「砥いで出てくるのは、塗り重ねたもんだけ」-NHK朝ドラ『ちりとてちん』より
2007年10月~2008年3月放送の、NHK朝の連続テレビ小説『ちりとてちん』、実は一度も欠かさず、一日平均1.5回くらい見ておりました。視聴率はあまり上がらず、一方で新聞の文化部記者や関係筋にはたいへん評価が高かったらしい。
『タイガーアンドドラゴン』のような落語再現時代劇も楽しみだったけれども、とにかく脚本の「腕力」が素晴らしく、落語のストーリーを換骨奪胎して織り込みながら、家族の物語、師弟愛の物語が縦横に展開していく物語。キャストも音楽も皆素晴らしかった。音楽はちょっとうるさかったかな。
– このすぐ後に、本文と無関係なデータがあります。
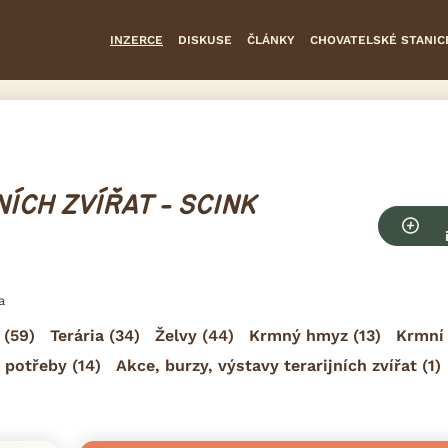
INZERCE
DISKUSE
ČLÁNKY
CHOVATELSKÉ STANIC
ÍCH ZVÍŘAT - SCINK
a
(59)
Terária
(34)
Želvy
(44)
Krmný hmyz
(13)
Krmní 
 potřeby
(14)
Akce, burzy, výstavy terarijních zvířat
(1)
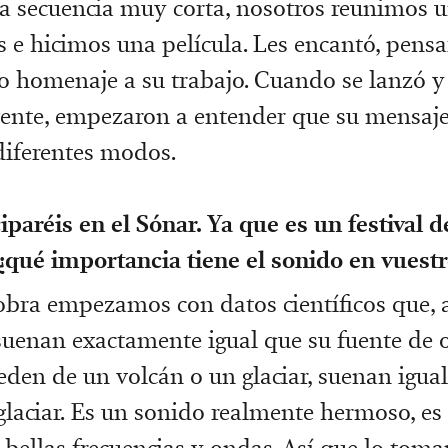
na secuencia muy corta, nosotros reunimos
s e hicimos una película. Les encantó, pens
 homenaje a su trabajo. Cuando se lanzó y 
ente, empezaron a entender que su mensaje
diferentes modos.
iparéis en el Sónar. Ya que es un festival 
 ¿qué importancia tiene el sonido en vuestr
 obra empezamos con datos científicos que, a
suenan exactamente igual que su fuente de o
ceden de un volcán o un glaciar, suenan igua
glaciar. Es un sonido realmente hermoso, es
e bellas frecuencias y ondas. Así que lo to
騙されやすい方なので、四散していた草若一門の弟子たちがようやく再結集する八犬伝のような場面には、わがことのように喜び、佐藤めぐみという人は本当に悪い人だと思いこんで見ていた。
連休5日と6日に放送される総集編の前振りで、大阪制作の「それぞれのちりとてちん」というエピローグのような番組が、東京でも深夜放送され次の台詞にまた出会った。
正太郎(祖父・塗箸職人・米倉斉加年)人間も箸とおんなじや。砥いで出てくるのは、この、塗り重ねたもんだけや。なあ、一生懸命生きてさえおったらあ、悩んだことも、落ち込んだことも、綺麗な模様になって出てくる。お前のなりたいもんになれる。
喜代美(子役) ‥‥(笑顔)。